Grouping variable: place of birth of the infants. Research question: Based on the place of birth what would be chances of survival of the infants in Bangladesh,2017? HO: rural and urban survival of the infants are not different. H1: rural and urban survival of the infants survival of the infants are different. Comparison of Kaplan-Meier survival across grouping variable in your data.

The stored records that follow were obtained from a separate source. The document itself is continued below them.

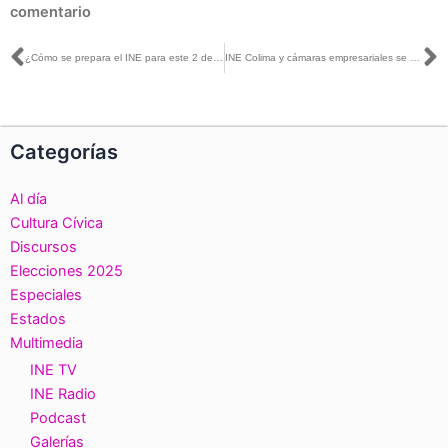
comentario
Ant
S
¿Cómo se prepara el INE para este 2 de junio?
INE Colima y cámaras empresariales se unen para promover el voto
Categorías
Al día
Cultura Cívica
Discursos
Elecciones 2025
Especiales
Estados
Multimedia
INE TV
INE Radio
Podcast
Galerías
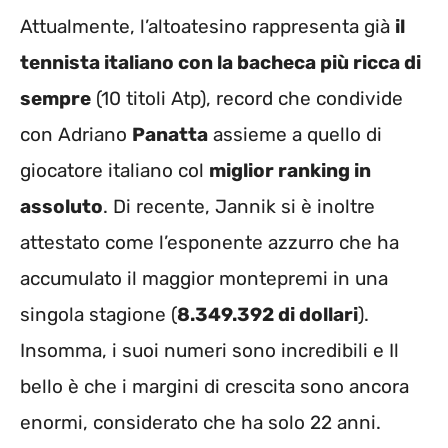
Attualmente, l’altoatesino rappresenta già
il
tennista italiano con la bacheca più ricca di
sempre
(10 titoli Atp), record che condivide
con Adriano
Panatta
assieme a quello di
giocatore italiano col
miglior ranking in
assoluto
. Di recente, Jannik si è inoltre
attestato come l’esponente azzurro che ha
accumulato il maggior montepremi in una
singola stagione (
8.349.392 di dollari
).
Insomma, i suoi numeri sono incredibili e I
l
bello è che i margini di crescita sono ancora
enormi, considerato che ha solo 22 anni.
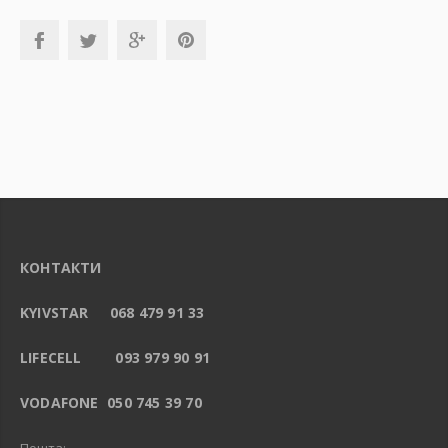
КОНТАКТИ
KYIVSTAR 068 479 91 33
LIFECELL 093 979 90 91
VODAFONE 050 745 39 70
Пошта:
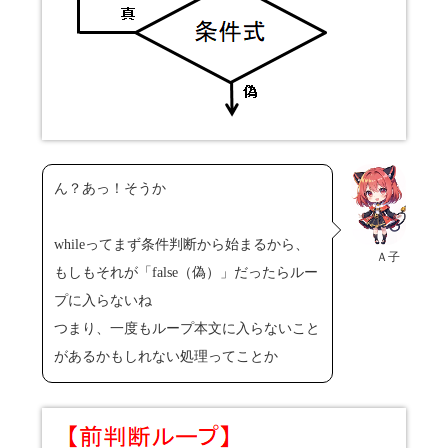
ん？あっ！そうか
whileってまず条件判断から始まるから、
Ａ子
もしもそれが「false（偽）」だったらルー
プに入らないね
つまり、一度もループ本文に入らないこと
があるかもしれない処理ってことか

Interpret your results.
table(dat$v025)
##
## 1 2
## 2488 5398
# dat%>%
# mutate(rural = Recode(dat$V025, recodes ="2 = '0rural'; 1='1urban'; else=NA", as.factor = T))
#dat$rural <- Recode(dat$v025, recodes ="2='Rural'; 1='Urban'", as.factor=F)

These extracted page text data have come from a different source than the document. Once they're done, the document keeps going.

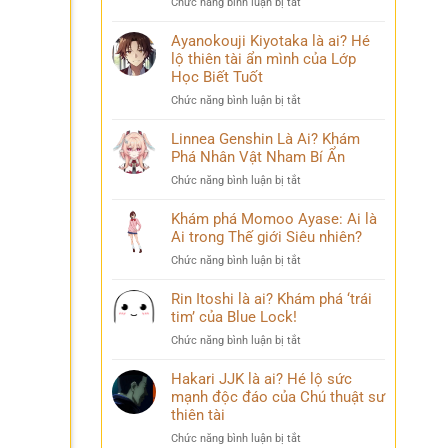
ở
Chức năng bình luận bị tắt
Phá
chuyện
Sasuke
Pháp
đời
Uchiha
Ayanokouji Kiyotaka là ai? Hé
Sư
thú
Là
lộ thiên tài ẩn mình của Lớp
Lý
vị
Ai?
Trí
Học Biết Tuốt
Hé
&
ở
Chức năng bình luận bị tắt
Lộ
Số
Ayanokouji
Tất
Phận
Kiyotaka
Linnea Genshin Là Ai? Khám
Tần
Bi
là
Phá Nhân Vật Nham Bí Ẩn
Tật
Thương
ai?
Về
ở
Chức năng bình luận bị tắt
Hé
Kẻ
Linnea
lộ
Phản
Genshin
Khám phá Momoo Ayase: Ai là
thiên
Diện
Là
Ai trong Thế giới Siêu nhiên?
tài
Huyền
Ai?
ẩn
Thoại
ở
Chức năng bình luận bị tắt
Khám
mình
Khám
Phá
của
phá
Rin Itoshi là ai? Khám phá ‘trái
Nhân
Lớp
Momoo
tim’ của Blue Lock!
Vật
Học
Ayase:
Nham
Biết
ở
Chức năng bình luận bị tắt
Ai
Bí
Tuốt
Rin
là
Ẩn
Itoshi
Hakari JJK là ai? Hé lộ sức
Ai
là
mạnh độc đáo của Chú thuật sư
trong
ai?
thiên tài
Thế
Khám
giới
ở
Chức năng bình luận bị tắt
phá
Siêu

dat$rural <- ifelse(dat$v025==1,1,0)
fit2<-survfit(Surv(death.age, d.event)~rural, data=dat, conf.type = "log")
fit2
## Call: survfit(formula = Surv(death.age, d.event) ~ rural, data = dat,
## conf.type = "log")
##
## n events median 0.95LCL 0.95UCL
## rural=0 5398 207 NA NA NA
## rural=1 2488 87 NA NA NA
summary(fit2)
## Call: survfit(formula = Surv(death.age, d.event) ~ rural, data = dat,
## conf.type = "log")
##
## rural=0
## time n.risk n.event survival std.err lower 95% CI upper 95% CI
## 0 5398 158 0.971 0.00229 0.966 0.975
## 1 5189 12 0.968 0.00238 0.964 0.973
## 2 5100 10 0.967 0.00245 0.962 0.971
## 3 5002 7 0.965 0.00250 0.960 0.970
## 4 4928 4 0.964 0.00253 0.960 0.969
## 5 4852 3 0.964 0.00255 0.959 0.969
## 6 4770 3 0.963 0.00257 0.958 0.968
## 7 4674 2 0.963 0.00259 0.958 0.968
## 8 4590 1 0.963 0.00259 0.958 0.968
## 9 4500 1 0.962 0.00260 0.957 0.968
## 10 4407 1 0.962 0.00261 0.957 0.967
## 11 4309 2 0.962 0.00263 0.957 0.967
## 12 4208 3 0.961 0.00266 0.956 0.966
##
## rural=1
## time n.risk n.event survival std.err lower 95% CI upper 95% CI
## 0 2488 64 0.974 0.00317 0.968 0.981
## 1 2405 6 0.972 0.00332 0.965 0.978
## 2 2365 2 0.971 0.00337 0.964 0.978
## 3 2335 4 0.969 0.00346 0.963 0.976
## 4 2289 2 0.969 0.00351 0.962 0.975
## 5 2250 2 0.968 0.00356 0.961 0.975
## 6 2202 1 0.967 0.00358 0.960 0.974
## 7 2162 3 0.966 0.00366 0.959 0.973
## 9 2056 1 0.965 0.00369 0.958 0.973
## 11 1962 1 0.965 0.00372 0.958 0.972
## 12 1926 1 0.964 0.00375 0.957 0.972
ggsurvplot(fit2, xlim=c(0,12), ylim=c(.9, 1), conf.int=T, title="Survival Function for Infant mortality - Rural vs Urban")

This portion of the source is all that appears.